Since children under the age of 12 can't currently be vaccinated against COVID-19, it's important to take similar precautions: Keep them outside as much as possible, encourage them to keep their distance, and ask them to wear masks while indoors.
Sexton said that while children are "less likely to have severe infection than adults," there has been a concerning "uptick in severe infections in pediatric hospitals." The other reason parents should make sure children are acting safely is to keep schools open and functioning as the school year gets underway.
"No parent wants to see their child isolated (or) quarantined if they become ill or if they become exposed to someone who became infected over Labor Day weekend," Althoff said. "Everything has to be thought about in terms of what we can do to protect (children) and to keep them in school, but also to protect their school communities."

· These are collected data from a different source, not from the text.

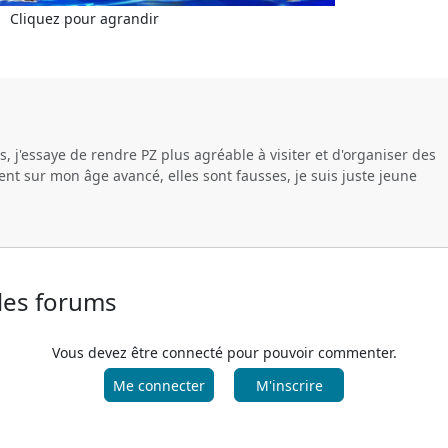
Cliquez pour agrandir
, j'essaye de rendre PZ plus agréable à visiter et d'organiser des
ent sur mon âge avancé, elles sont fausses, je suis juste jeune
 les forums
Vous devez être connecté pour pouvoir commenter.
Me connecter
M'inscrire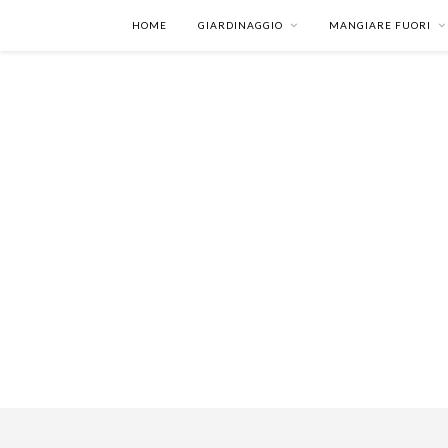
HOME
GIARDINAGGIO
MANGIARE FUORI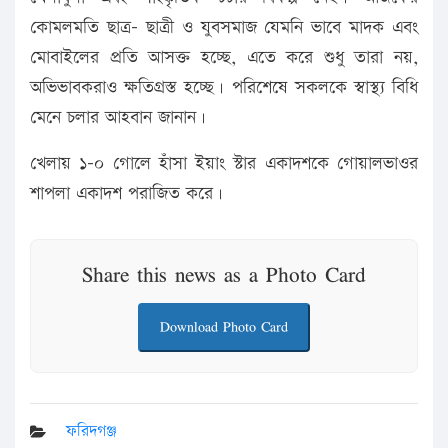
কোমলমতি ছাত্র- ছাত্রী ও যুবসমাজ যেমনি ভাবে মাদক এবং
মোবাইলের প্রতি আসক্ত হচ্ছে, এতে করে শুধু তারা নয়,
অভিভাবকরাও ক্ষতিগ্রস্ত হচ্ছে। পরিশেষে সকলকে স্বাস্থ্য বিধি
মেনে চলার আহবান জানান।
খেলায় ১-০ গোলে হাঁসা ইয়াং স্টার একাদশকে গোয়ালভাওর
শাপলা একাদশ পরাজিত করে।
Share this news as a Photo Card
Download Photo Card
ফরিদগঞ্জ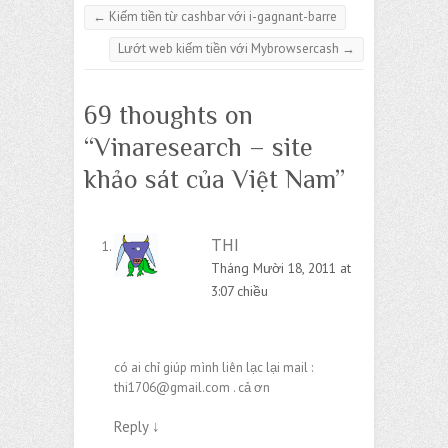
←
Kiếm tiền từ cashbar với i-gagnant-barre
Lướt web kiếm tiền với Mybrowsercash
→
69 thoughts on
“
Vinaresearch – site
khảo sát của Việt Nam
”
THI
Tháng Mười 18, 2011 at
3:07 chiều
có ai chỉ giúp mình liên lạc lại mail :
thi1706@gmail.com
. cả ơn
Reply
↓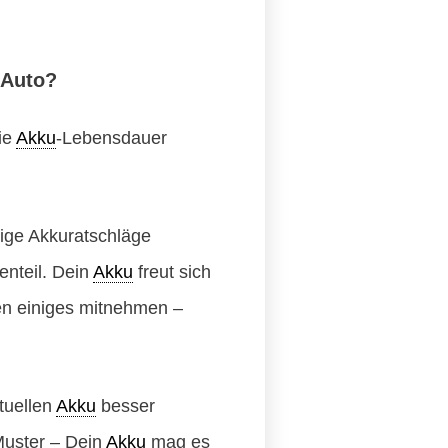
-Auto?
ie
Akku
-Lebensdauer
tige Akkuratschläge
nteil. Dein
Akku
freut sich
en einiges mitnehmen –
tuellen
Akku
besser
Muster – Dein
Akku
mag es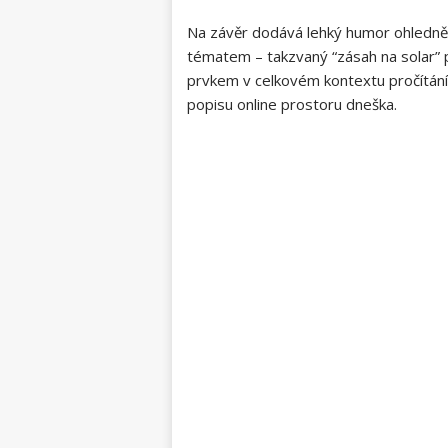
Na závěr dodává lehký humor ohledně 
tématem – takzvaný “zásah na solar” p
prvkem v celkovém kontextu pročítání 
popisu online prostoru dneška.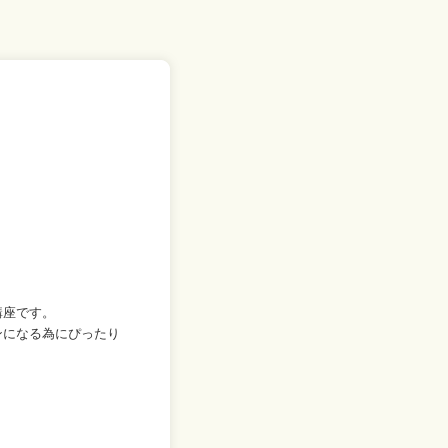
講座です。
ンになる為にぴったり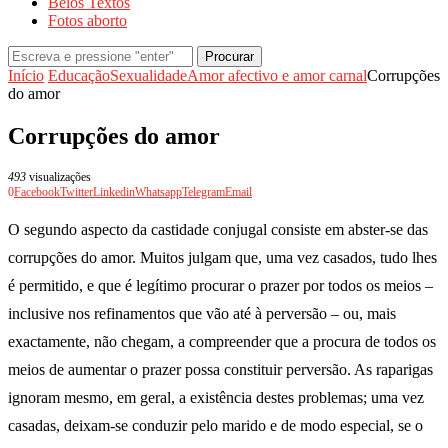
Belos Textos
Fotos aborto
Procurar
Início
Educação
Sexualidade
Amor afectivo e amor carnal
Corrupções
do amor
Corrupções do amor
493
visualizações
0
Facebook
Twitter
Linkedin
Whatsapp
Telegram
Email
O segundo aspecto da castidade conjugal consiste em abster-se das
corrupções do amor. Muitos julgam que, uma vez casados, tudo lhes
é permitido, e que é legítimo procurar o prazer por todos os meios –
inclusive nos refinamentos que vão até à perversão – ou, mais
exactamente, não chegam, a compreender que a procura de todos os
meios de aumentar o prazer possa constituir perversão. As raparigas
ignoram mesmo, em geral, a existência destes problemas; uma vez
casadas, deixam-se conduzir pelo marido e de modo especial, se o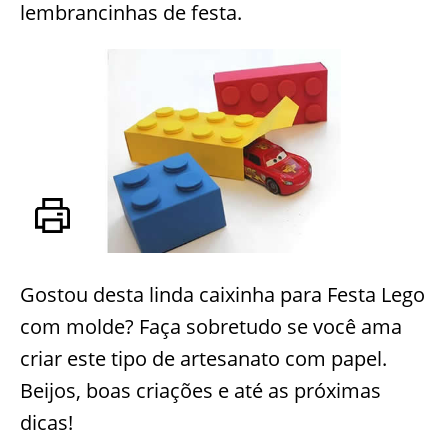
lembrancinhas de festa.
Gostou desta linda caixinha para Festa Lego
com molde? Faça sobretudo se você ama
criar este tipo de artesanato com papel.
Beijos, boas criações e até as próximas
dicas!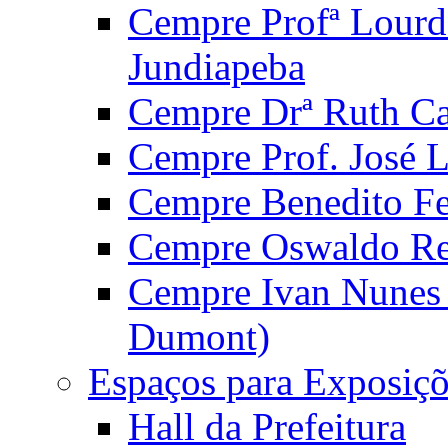
Cempre Profª Lourd
Jundiapeba
Cempre Drª Ruth Car
Cempre Prof. José 
Cempre Benedito Fer
Cempre Oswaldo Reg
Cempre Ivan Nunes S
Dumont)
Espaços para Exposiçõ
Hall da Prefeitura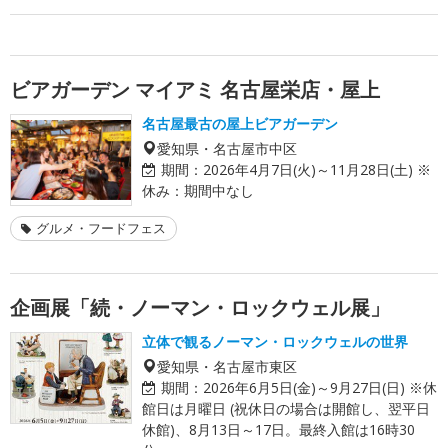
ビアガーデン マイアミ 名古屋栄店・屋上
名古屋最古の屋上ビアガーデン
愛知県・名古屋市中区
期間：
2026年4月7日(火)～11月28日(土) ※
休み：期間中なし
グルメ・フードフェス
企画展「続・ノーマン・ロックウェル展」
立体で観るノーマン・ロックウェルの世界
愛知県・名古屋市東区
期間：
2026年6月5日(金)～9月27日(日) ※休
館日は月曜日 (祝休日の場合は開館し、翌平日
休館)、8月13日～17日。最終入館は16時30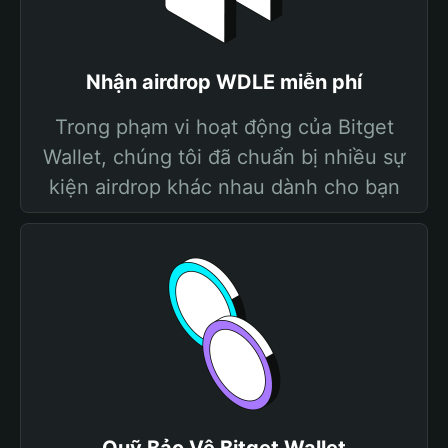
Nhận airdrop WDLE miễn phí
Trong phạm vi hoạt động của Bitget
Wallet, chúng tôi đã chuẩn bị nhiều sự
kiện airdrop khác nhau dành cho bạn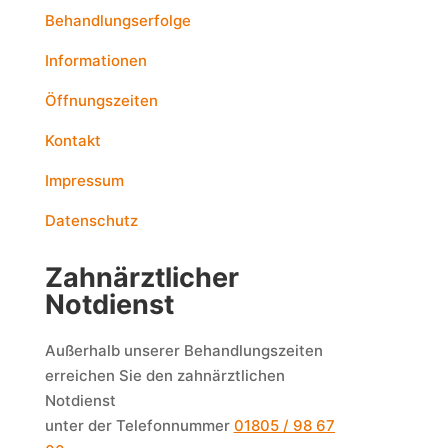
Behandlungserfolge
Informationen
Öffnungszeiten
Kontakt
Impressum
Datenschutz
Zahnärztlicher
Notdienst
Außerhalb unserer Behandlungszeiten
erreichen Sie den zahnärztlichen
Notdienst
unter der Telefonnummer
01805 / 98 67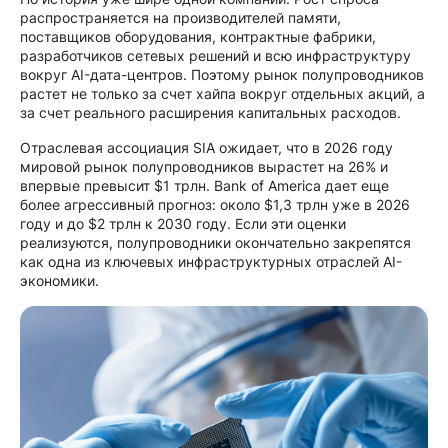
распространяется на производителей памяти,
поставщиков оборудования, контрактные фабрики,
разработчиков сетевых решений и всю инфраструктуру
вокруг AI-дата-центров. Поэтому рынок полупроводников
растет не только за счет хайпа вокруг отдельных акций, а
за счет реального расширения капитальных расходов.
Отраслевая ассоциация SIA ожидает, что в 2026 году
мировой рынок полупроводников вырастет на 26% и
впервые превысит $1 трлн. Bank of America дает еще
более агрессивный прогноз: около $1,3 трлн уже в 2026
году и до $2 трлн к 2030 году. Если эти оценки
реализуются, полупроводники окончательно закрепятся
как одна из ключевых инфраструктурных отраслей AI-
экономики.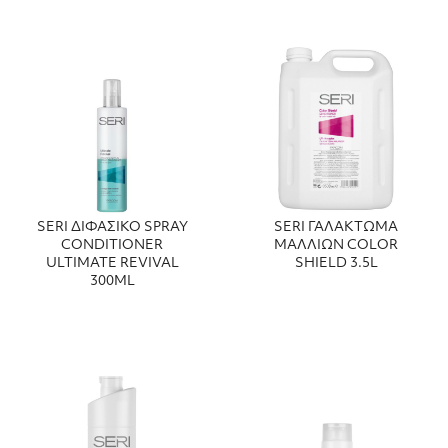
SERI ΔΙΦΑΣΙΚΟ SPRAY
SERI ΓΑΛΑΚΤΩΜΑ
CONDITIONER
ΜΑΛΛΙΩΝ COLOR
ULTIMATE REVIVAL
SHIELD 3.5L
300ML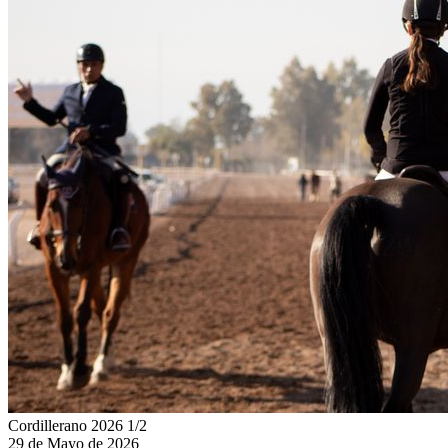
Cordillerano 2026 1/2
29 de Mayo de 2026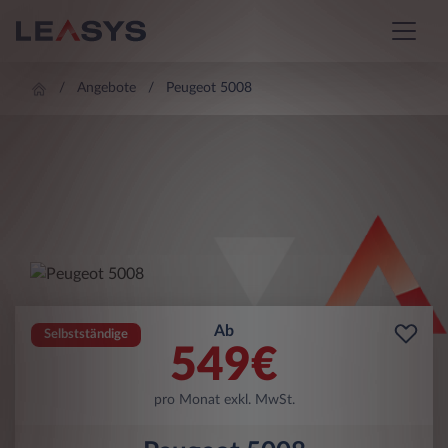
Angebote
Peugeot 5008
Ab
Selbstständige
549
€
pro Monat exkl. MwSt.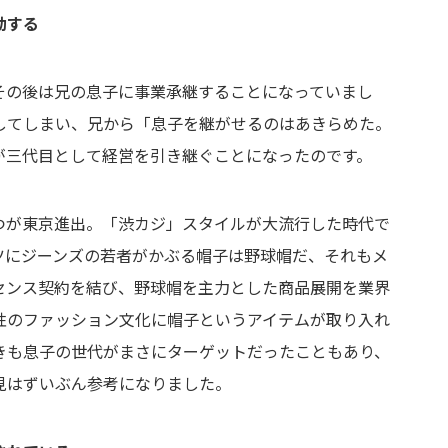
動する
その後は兄の息子に事業承継することになっていまし
してしまい、兄から「息子を継がせるのはあきらめた。
が三代目として経営を引き継ぐことになったのです。
つが東京進出。「渋カジ」スタイルが大流行した時代で
ツにジーンズの若者がかぶる帽子は野球帽だ、それもメ
センス契約を結び、野球帽を主力とした商品展開を業界
性のファッション文化に帽子というアイテムが取り入れ
きも息子の世代がまさにターゲットだったこともあり、
見はずいぶん参考になりました。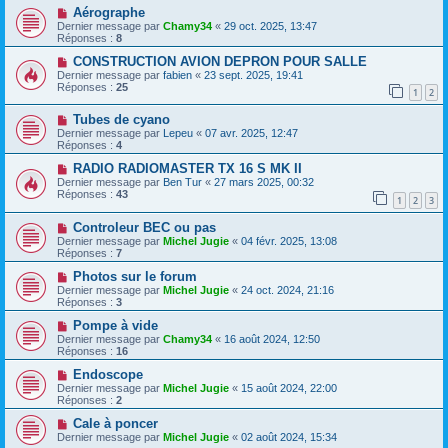
Aérographe
Dernier message par
Chamy34
«
29 oct. 2025, 13:47
Réponses :
8
CONSTRUCTION AVION DEPRON POUR SALLE
Dernier message par
fabien
«
23 sept. 2025, 19:41
Réponses :
25
1
2
Tubes de cyano
Dernier message par
Lepeu
«
07 avr. 2025, 12:47
Réponses :
4
RADIO RADIOMASTER TX 16 S MK II
Dernier message par
Ben Tur
«
27 mars 2025, 00:32
Réponses :
43
1
2
3
Controleur BEC ou pas
Dernier message par
Michel Jugie
«
04 févr. 2025, 13:08
Réponses :
7
Photos sur le forum
Dernier message par
Michel Jugie
«
24 oct. 2024, 21:16
Réponses :
3
Pompe à vide
Dernier message par
Chamy34
«
16 août 2024, 12:50
Réponses :
16
Endoscope
Dernier message par
Michel Jugie
«
15 août 2024, 22:00
Réponses :
2
Cale à poncer
Dernier message par
Michel Jugie
«
02 août 2024, 15:34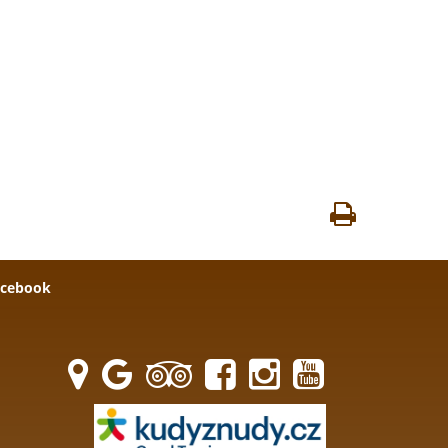
acebook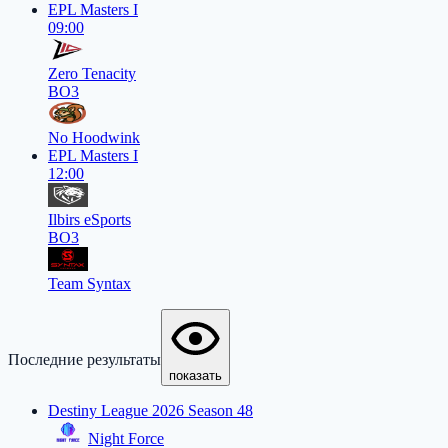
EPL Masters I
09:00
Zero Tenacity
BO3
No Hoodwink
EPL Masters I
12:00
Ilbirs eSports
BO3
Team Syntax
Последние результаты
показать
Destiny League 2026 Season 48
Night Force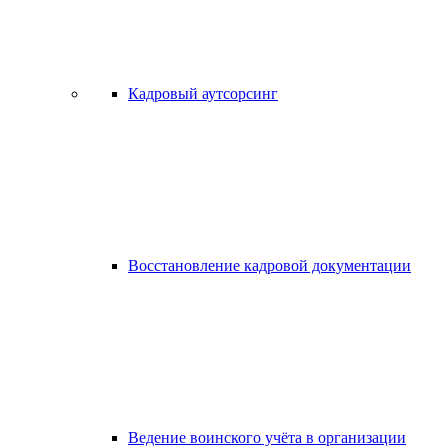
Кадровый аутсорсинг
Восстановление кадровой документации
Ведение воинского учёта в организации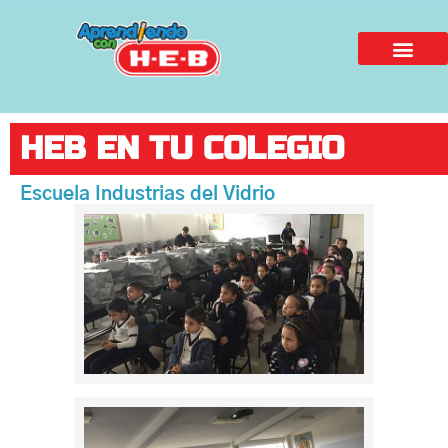
HEB EN TU COLEGIO
Escuela Industrias del Vidrio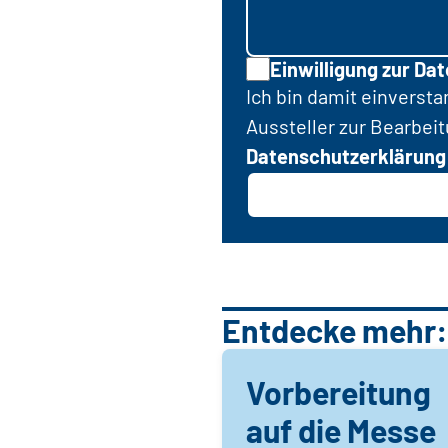
Einwilligung zur Da
Ich bin damit einverst
Aussteller zur Bearbei
Datenschutzerklärung
Entdecke mehr:
Vorbereitung
auf die Messe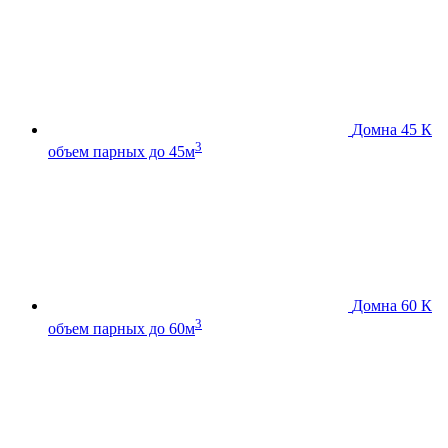
Домна 45 К
3
объем парных до 45м
Домна 60 К
3
объем парных до 60м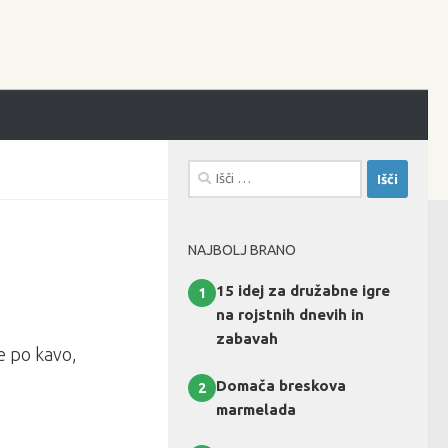
Išči:
NAJBOLJ BRANO
15 idej za družabne igre
1
na rojstnih dnevih in
zabavah
te po kavo,
Domača breskova
2
marmelada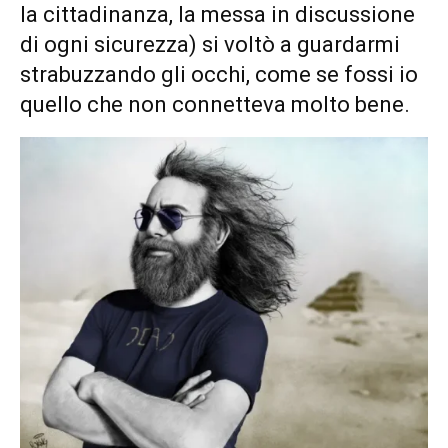
la cittadinanza, la messa in discussione
di ogni sicurezza) si voltò a guardarmi
strabuzzando gli occhi, come se fossi io
quello che non connetteva molto bene.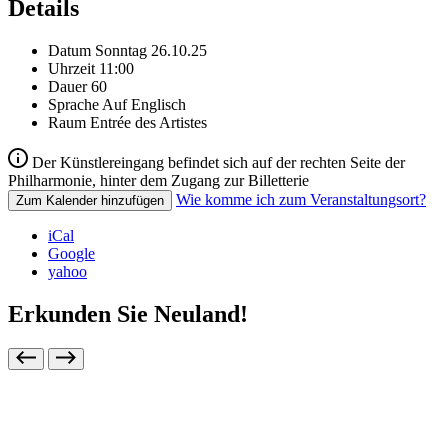
Details
Datum
Sonntag 26.10.25
Uhrzeit
11:00
Dauer
60
Sprache
Auf Englisch
Raum
Entrée des Artistes
Der Künstlereingang befindet sich auf der rechten Seite der
Philharmonie, hinter dem Zugang zur Billetterie
Wie komme ich zum Veranstaltungsort?
Zum Kalender hinzufügen
iCal
Google
yahoo
Erkunden Sie Neuland!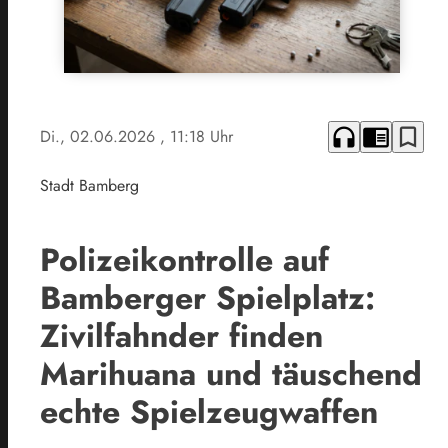
headphones
chrome_reader_mode
bookmark_border
Di., 02.06.2026
, 11:18 Uhr
Stadt Bamberg
Polizeikontrolle auf
Bamberger Spielplatz:
Zivilfahnder finden
Marihuana und täuschend
echte Spielzeugwaffen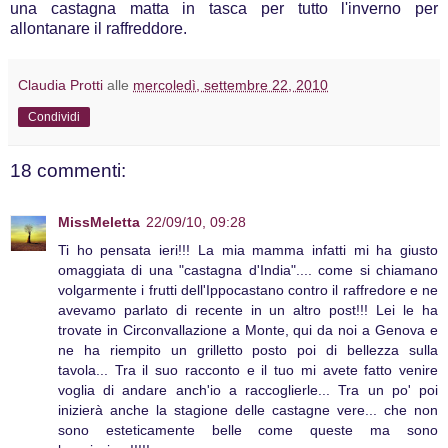
una castagna matta in tasca per tutto l'inverno per
allontanare il raffreddore.
Claudia Protti
alle
mercoledì, settembre 22, 2010
Condividi
18 commenti:
MissMeletta
22/09/10, 09:28
Ti ho pensata ieri!!! La mia mamma infatti mi ha giusto
omaggiata di una "castagna d'India".... come si chiamano
volgarmente i frutti dell'Ippocastano contro il raffredore e ne
avevamo parlato di recente in un altro post!!! Lei le ha
trovate in Circonvallazione a Monte, qui da noi a Genova e
ne ha riempito un grilletto posto poi di bellezza sulla
tavola... Tra il suo racconto e il tuo mi avete fatto venire
voglia di andare anch'io a raccoglierle... Tra un po' poi
inizierà anche la stagione delle castagne vere... che non
sono esteticamente belle come queste ma sono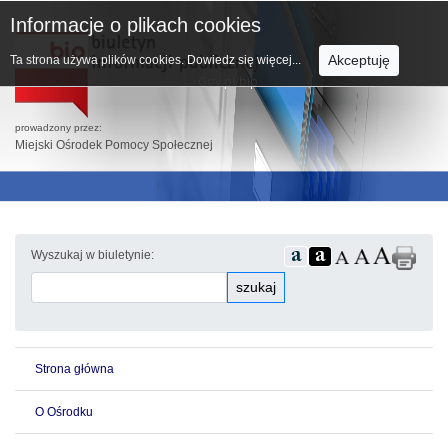
Informacje o plikach cookies
Akceptuję
Ta strona używa plików cookies.
Dowiedz się więcej...
prowadzony przez:
Miejski Ośrodek Pomocy Społecznej
Wyszukaj w biuletynie:
szukaj
Strona główna
O Ośrodku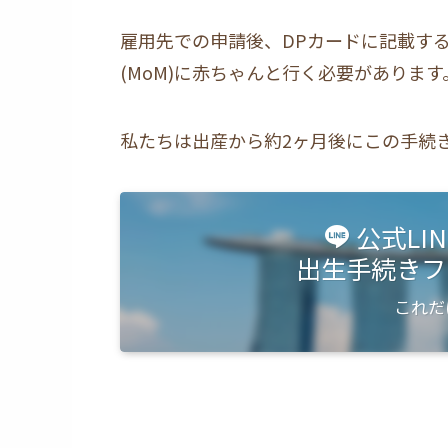
雇用先での申請後、DPカードに記載する写真と
(MoM)に赤ちゃんと行く必要があります
私たちは出産から約2ヶ月後にこの手続
公式LI
出生手続きフ
これだ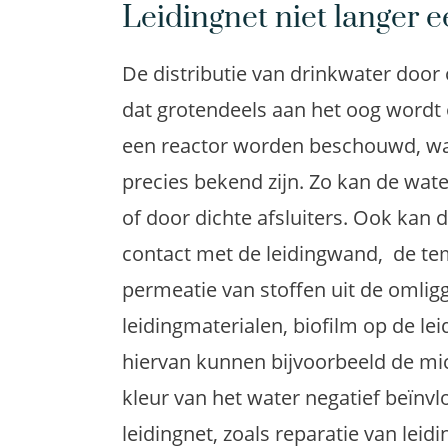
Leidingnet niet langer 
De distributie van drinkwater door
dat grotendeels aan het oog wordt o
een reactor worden beschouwd, waar
precies bekend zijn. Zo kan de wat
of door dichte afsluiters. Ook kan 
contact met de leidingwand, de t
permeatie van stoffen uit de omli
leidingmaterialen, biofilm op de le
hiervan kunnen bijvoorbeeld de mic
kleur van het water negatief beïnv
leidingnet, zoals reparatie van le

Sexton said that because vaccination rates have been low in parts of the country and not all teachers or school staff have been vaccinated, there also remains some concern that kids could spread the virus to other, more at-risk individuals.
"Kids may go home to vulnerable parents or grandparents, or be in school with other students who may be more vulnerable, a teacher who may be vulnerable," Sexton said. "The more we can cut down on spread in the (student) population, the better for everybody."
What about food and surfaces?
While the early precautions of the pandemic focused on cleaning surfaces and had some shoppers wiping down their groceries, Althoff and Sexton said that it's become clear that the coronavirus is primarily a respiratory illness. However, it's still important to keep surfaces sanitary.
"General cleanliness ... is always a good idea, irrespective of COVID," said Sexton, noting an increase in RSV illnesses and other sicknesses. "And wash your hands."
Althoff pointed out that it's also important to keep an eye on food, especially during outdoor celebrations.
"Make sure your barbecue foods are served at proper temperatures and that all the steps are taken to ensure that those foods are prepared in the most clean and risk-reduced scenarios possible," Althoff said. "All of that is so very important to enjoy a family barbecue. Everyone's thinking, 'Oh, I don't want COVID at my barbecue,' but you also don't want to start a foodborne illness outbreak."